Sunday, September 12, 2010
My Dogs Can Tell Time
That Nugget can hear so much as a crumb land in his steel bowl in the kitchen from probably as far as 32 miles away is no less a mystery to me than his expectation of my punctual delivery of each meal to that bowl. Truth be told, having a dog will completely negate your need for an alarm clock. This is extremely helpful on weekdays, given my tendency to hit "snooze" 17 times before actually opening my eyes. However, dogs do not know the difference between a Tuesday and a Saturday, or a paid holiday and a typical Monday. I've tried tirelessly to explain, "Tomorrow is SATURDAY. Mom doesn't go to work on SATURDAY. We can sleep in" but this is usually met with a look of indifference, thus gone are the days of sleeping until noon on Saturdays. Nugget and Oscar apparently have very busy schedules to keep, so sleeping one minute past 7:00 is entirely out of the question.

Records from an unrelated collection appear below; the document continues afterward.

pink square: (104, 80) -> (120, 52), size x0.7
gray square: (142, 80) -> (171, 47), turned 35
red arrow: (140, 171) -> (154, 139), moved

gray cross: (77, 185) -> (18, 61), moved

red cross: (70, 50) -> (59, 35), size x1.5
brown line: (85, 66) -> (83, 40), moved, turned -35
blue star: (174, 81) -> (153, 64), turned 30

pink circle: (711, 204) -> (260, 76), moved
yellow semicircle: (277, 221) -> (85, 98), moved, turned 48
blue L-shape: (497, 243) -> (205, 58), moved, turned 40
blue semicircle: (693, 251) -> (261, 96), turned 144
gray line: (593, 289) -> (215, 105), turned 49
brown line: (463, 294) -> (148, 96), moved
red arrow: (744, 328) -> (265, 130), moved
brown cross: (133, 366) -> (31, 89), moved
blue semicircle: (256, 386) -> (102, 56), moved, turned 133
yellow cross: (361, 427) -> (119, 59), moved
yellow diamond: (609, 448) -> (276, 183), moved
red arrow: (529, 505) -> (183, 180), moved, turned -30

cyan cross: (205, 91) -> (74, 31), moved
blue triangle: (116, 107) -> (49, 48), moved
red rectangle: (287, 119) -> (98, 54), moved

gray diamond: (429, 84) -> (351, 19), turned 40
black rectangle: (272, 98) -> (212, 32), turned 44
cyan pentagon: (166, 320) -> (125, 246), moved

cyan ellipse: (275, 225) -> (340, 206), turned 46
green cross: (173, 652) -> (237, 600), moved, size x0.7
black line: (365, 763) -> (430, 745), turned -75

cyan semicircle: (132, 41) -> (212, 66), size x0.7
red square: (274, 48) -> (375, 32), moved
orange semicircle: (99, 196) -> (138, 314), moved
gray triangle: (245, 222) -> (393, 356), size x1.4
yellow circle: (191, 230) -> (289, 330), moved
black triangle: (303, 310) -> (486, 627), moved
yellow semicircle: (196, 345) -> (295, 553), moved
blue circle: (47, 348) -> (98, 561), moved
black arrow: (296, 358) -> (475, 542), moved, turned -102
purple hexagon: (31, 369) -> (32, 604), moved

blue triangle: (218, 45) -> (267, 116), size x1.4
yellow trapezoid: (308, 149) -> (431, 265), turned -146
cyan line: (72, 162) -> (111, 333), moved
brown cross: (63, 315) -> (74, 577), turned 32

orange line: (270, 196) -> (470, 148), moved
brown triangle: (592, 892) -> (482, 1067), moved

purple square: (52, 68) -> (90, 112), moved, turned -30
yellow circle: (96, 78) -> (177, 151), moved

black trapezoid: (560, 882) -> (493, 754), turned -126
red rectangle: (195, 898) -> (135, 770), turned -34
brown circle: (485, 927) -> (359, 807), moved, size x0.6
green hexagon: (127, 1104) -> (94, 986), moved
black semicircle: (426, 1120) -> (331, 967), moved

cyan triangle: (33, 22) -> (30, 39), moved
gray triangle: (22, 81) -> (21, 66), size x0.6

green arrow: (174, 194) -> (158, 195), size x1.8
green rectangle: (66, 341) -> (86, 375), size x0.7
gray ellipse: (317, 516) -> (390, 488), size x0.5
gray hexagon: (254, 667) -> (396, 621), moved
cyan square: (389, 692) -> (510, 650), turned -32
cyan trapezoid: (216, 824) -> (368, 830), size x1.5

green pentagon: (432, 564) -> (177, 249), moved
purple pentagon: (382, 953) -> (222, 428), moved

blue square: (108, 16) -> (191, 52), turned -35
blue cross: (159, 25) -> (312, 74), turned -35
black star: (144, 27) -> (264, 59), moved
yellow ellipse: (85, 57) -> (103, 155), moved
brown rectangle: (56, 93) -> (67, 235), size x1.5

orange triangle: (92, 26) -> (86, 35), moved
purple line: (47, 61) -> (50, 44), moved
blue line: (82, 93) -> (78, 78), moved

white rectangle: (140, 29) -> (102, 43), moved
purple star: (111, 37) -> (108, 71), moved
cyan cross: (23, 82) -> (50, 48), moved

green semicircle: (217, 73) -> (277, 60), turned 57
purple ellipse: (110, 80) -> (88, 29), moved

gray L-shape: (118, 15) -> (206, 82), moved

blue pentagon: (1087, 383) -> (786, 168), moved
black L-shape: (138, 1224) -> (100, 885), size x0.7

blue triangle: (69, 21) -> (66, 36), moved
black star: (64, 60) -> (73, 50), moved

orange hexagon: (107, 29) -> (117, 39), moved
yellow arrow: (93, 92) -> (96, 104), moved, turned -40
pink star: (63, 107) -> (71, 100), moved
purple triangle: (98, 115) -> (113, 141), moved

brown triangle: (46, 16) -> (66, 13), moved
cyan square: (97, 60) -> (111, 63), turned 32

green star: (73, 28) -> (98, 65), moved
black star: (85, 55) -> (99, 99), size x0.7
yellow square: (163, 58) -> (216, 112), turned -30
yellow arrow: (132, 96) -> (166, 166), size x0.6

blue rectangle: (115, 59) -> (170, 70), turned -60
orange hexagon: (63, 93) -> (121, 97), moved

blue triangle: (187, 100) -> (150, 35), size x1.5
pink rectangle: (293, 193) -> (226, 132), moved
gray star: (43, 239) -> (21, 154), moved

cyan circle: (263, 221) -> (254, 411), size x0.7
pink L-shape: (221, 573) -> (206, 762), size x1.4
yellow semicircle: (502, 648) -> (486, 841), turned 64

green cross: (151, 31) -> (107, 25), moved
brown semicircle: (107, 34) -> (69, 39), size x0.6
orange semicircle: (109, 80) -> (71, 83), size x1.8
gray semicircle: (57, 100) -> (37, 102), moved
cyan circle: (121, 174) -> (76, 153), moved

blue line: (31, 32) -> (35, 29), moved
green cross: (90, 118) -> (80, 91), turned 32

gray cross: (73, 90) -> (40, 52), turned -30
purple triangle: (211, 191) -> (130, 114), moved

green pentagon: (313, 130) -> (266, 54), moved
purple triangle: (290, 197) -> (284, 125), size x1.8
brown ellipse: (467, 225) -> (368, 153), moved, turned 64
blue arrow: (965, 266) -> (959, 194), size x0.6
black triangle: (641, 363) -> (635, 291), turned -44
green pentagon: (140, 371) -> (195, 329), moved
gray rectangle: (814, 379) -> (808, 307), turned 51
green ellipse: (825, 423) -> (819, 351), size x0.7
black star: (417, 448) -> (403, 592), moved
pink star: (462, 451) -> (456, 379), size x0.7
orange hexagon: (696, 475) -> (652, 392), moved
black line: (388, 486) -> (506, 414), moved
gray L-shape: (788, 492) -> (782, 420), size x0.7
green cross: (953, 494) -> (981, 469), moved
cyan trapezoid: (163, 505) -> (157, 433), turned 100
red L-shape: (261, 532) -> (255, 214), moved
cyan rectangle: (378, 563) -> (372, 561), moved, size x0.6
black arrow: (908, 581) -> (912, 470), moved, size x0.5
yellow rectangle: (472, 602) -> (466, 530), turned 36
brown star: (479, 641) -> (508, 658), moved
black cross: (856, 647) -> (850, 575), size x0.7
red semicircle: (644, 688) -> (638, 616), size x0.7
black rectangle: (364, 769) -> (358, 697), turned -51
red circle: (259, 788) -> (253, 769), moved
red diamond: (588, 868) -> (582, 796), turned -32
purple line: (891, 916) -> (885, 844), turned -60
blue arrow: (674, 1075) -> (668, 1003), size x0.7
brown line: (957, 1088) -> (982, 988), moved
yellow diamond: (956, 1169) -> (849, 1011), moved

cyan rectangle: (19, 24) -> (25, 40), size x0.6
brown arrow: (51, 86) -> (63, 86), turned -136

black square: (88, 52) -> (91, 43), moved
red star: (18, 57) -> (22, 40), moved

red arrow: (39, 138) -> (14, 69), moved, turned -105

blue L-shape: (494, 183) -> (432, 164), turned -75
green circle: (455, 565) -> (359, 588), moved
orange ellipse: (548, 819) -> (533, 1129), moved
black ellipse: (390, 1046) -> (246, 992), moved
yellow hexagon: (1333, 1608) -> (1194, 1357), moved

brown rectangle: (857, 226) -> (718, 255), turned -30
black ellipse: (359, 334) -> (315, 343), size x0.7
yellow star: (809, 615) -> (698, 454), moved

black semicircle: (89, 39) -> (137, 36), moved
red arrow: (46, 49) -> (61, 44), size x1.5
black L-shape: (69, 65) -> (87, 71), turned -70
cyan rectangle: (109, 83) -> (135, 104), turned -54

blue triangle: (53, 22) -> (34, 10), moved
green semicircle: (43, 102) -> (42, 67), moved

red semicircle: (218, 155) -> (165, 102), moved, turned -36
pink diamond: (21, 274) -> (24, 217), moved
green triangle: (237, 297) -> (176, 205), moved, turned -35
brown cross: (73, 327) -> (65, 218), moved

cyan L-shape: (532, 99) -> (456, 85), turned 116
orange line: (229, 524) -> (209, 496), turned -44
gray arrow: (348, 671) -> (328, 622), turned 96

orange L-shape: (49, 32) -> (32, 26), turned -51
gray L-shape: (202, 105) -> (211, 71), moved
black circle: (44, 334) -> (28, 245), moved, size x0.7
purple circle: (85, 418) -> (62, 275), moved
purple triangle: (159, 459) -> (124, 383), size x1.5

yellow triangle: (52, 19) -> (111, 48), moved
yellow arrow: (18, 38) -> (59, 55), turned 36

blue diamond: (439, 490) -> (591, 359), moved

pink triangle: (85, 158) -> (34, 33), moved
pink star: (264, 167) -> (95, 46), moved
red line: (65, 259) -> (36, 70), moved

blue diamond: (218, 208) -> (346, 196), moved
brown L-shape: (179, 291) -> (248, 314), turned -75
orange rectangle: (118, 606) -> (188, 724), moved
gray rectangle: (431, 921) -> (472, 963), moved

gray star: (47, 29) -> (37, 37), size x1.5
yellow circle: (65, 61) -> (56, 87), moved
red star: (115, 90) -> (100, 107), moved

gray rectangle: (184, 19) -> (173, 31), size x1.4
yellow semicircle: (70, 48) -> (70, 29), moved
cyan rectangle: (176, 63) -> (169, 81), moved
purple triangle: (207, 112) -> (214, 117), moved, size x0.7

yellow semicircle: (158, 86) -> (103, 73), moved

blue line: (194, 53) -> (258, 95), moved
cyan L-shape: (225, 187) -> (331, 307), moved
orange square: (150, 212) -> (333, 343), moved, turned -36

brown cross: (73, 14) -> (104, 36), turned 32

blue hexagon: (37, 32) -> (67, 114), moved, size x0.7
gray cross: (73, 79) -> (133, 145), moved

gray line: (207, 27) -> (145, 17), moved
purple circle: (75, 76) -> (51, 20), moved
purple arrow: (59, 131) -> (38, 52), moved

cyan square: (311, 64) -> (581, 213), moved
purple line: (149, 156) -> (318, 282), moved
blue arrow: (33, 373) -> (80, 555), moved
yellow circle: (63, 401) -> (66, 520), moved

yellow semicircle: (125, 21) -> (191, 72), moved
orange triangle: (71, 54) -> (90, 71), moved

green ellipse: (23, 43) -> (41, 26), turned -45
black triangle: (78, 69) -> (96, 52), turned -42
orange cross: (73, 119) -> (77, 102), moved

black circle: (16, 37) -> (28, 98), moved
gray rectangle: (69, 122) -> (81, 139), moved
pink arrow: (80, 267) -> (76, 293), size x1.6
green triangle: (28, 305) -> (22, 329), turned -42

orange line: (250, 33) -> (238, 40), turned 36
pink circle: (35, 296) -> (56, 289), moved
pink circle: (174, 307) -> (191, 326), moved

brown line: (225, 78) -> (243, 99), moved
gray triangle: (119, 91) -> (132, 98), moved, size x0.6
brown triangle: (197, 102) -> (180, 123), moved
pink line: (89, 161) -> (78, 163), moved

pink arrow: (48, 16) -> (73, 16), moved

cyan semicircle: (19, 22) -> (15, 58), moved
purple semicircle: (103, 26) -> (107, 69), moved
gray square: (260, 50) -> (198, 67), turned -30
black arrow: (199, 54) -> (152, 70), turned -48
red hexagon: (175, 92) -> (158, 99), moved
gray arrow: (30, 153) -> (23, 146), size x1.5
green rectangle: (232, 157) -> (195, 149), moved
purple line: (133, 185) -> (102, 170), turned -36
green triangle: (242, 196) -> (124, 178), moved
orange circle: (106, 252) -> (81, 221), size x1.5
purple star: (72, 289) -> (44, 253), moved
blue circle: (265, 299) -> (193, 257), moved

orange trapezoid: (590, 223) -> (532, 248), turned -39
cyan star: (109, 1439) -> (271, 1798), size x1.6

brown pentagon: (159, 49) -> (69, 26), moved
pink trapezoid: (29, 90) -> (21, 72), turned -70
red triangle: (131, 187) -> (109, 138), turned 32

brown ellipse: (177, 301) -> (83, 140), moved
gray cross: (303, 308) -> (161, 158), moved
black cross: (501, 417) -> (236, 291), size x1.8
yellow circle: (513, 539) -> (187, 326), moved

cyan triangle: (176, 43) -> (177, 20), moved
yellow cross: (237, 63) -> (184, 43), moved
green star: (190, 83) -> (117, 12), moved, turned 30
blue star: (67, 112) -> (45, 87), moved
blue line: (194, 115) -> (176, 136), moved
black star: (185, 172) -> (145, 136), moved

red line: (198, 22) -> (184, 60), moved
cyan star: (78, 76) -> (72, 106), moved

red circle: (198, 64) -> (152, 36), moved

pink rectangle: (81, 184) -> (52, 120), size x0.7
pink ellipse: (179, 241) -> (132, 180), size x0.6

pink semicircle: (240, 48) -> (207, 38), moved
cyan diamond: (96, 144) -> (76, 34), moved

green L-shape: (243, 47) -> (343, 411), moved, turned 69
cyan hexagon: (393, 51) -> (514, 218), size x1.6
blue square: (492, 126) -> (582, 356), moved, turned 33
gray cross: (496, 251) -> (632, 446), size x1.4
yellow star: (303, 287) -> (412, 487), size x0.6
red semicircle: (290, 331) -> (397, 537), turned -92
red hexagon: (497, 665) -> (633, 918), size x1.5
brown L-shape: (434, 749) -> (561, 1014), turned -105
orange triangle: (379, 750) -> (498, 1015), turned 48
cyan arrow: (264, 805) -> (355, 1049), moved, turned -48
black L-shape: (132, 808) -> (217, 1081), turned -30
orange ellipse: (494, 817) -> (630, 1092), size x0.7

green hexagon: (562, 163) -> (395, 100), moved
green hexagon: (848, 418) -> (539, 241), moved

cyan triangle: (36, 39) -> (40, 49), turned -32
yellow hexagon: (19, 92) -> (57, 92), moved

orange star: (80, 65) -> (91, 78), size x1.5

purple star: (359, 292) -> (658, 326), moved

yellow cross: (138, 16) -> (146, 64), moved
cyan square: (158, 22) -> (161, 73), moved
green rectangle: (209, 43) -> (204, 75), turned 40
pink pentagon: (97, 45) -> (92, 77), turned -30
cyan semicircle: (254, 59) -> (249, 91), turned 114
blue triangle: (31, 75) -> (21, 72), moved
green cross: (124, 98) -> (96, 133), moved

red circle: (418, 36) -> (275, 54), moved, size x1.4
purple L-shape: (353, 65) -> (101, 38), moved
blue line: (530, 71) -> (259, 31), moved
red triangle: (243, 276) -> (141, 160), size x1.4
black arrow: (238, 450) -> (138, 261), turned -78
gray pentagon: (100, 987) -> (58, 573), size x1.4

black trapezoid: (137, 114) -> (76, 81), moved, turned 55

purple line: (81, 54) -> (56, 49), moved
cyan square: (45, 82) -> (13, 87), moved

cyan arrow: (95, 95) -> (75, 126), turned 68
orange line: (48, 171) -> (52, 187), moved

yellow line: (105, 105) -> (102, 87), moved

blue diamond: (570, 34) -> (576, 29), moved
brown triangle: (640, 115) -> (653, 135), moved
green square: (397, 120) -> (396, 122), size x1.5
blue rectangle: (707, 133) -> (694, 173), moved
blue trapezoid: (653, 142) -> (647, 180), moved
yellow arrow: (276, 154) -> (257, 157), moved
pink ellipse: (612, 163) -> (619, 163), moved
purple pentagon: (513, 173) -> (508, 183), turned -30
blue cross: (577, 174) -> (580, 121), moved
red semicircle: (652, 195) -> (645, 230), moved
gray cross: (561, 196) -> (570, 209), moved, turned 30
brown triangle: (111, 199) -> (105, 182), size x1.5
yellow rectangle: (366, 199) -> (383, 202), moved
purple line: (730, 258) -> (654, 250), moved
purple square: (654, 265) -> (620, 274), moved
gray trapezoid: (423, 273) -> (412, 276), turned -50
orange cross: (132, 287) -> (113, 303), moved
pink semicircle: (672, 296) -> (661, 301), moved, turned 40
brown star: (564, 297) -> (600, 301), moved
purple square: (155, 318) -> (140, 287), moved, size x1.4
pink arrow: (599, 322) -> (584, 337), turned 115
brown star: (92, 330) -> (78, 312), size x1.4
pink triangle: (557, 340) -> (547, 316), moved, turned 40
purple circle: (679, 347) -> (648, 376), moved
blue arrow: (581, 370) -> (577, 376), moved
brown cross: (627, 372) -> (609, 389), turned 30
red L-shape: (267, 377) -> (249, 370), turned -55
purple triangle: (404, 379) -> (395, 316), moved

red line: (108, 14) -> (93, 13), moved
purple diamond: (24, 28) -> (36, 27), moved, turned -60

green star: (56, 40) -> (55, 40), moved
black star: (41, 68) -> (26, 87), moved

Not only will you be (sometimes rudely) awaken from your peaceful slumber at precisely the same time (down to the nanosecond!) each morning, you might also be awoken at various intervals throughout the night for any number of reasons. There's the "Thank-God-I-sleep-in-nothing-less-than-a-complete-outfit" alarm because inevitably, someone drank to much water before bed and won't make it to morning without a quick trip outside, lest there be a puddle on my bedroom floor. The "Are-you-f*ckung-kidding-me?" alarm boasts the all too familiar sound of dry heaving followed by a presentation of an edited version of last night's dinner. (I guess that moth you ferociously stalked for 3 hours last night and eventually swallowed didn't set well, huh?). And then there's the silent, bruise-inducing kick to the ribs by a large, pointy retriever paw, sure to startle you awake whilst the canine offender continues his action movie-like dream, worthy of an Oscar (the award, not another labradoodle) for his performance as a mighty and fearless hunter of alien squirrels threatening to take over the city.
Yes, a solid, uninterrupted 8 hours of sleep is most likely out of the question for years to come, but these moonlit courtesy calls usually allow me the opportunity to also emptymybladder... or complete any number of chores I had been putting off (like finishing the last 287 pages ofGone With the Windin one sitting... or gouging my eyes out with a spork), since falling immediately back to sleep is typically a challenge.
Thanks to the military drill sergeant promptness by which my canine companions alert me to breakfast time, I get much more accomplished on the weekends now. But just once... just ONE time, can we do an Iams brunch instead of an Iams sunrise?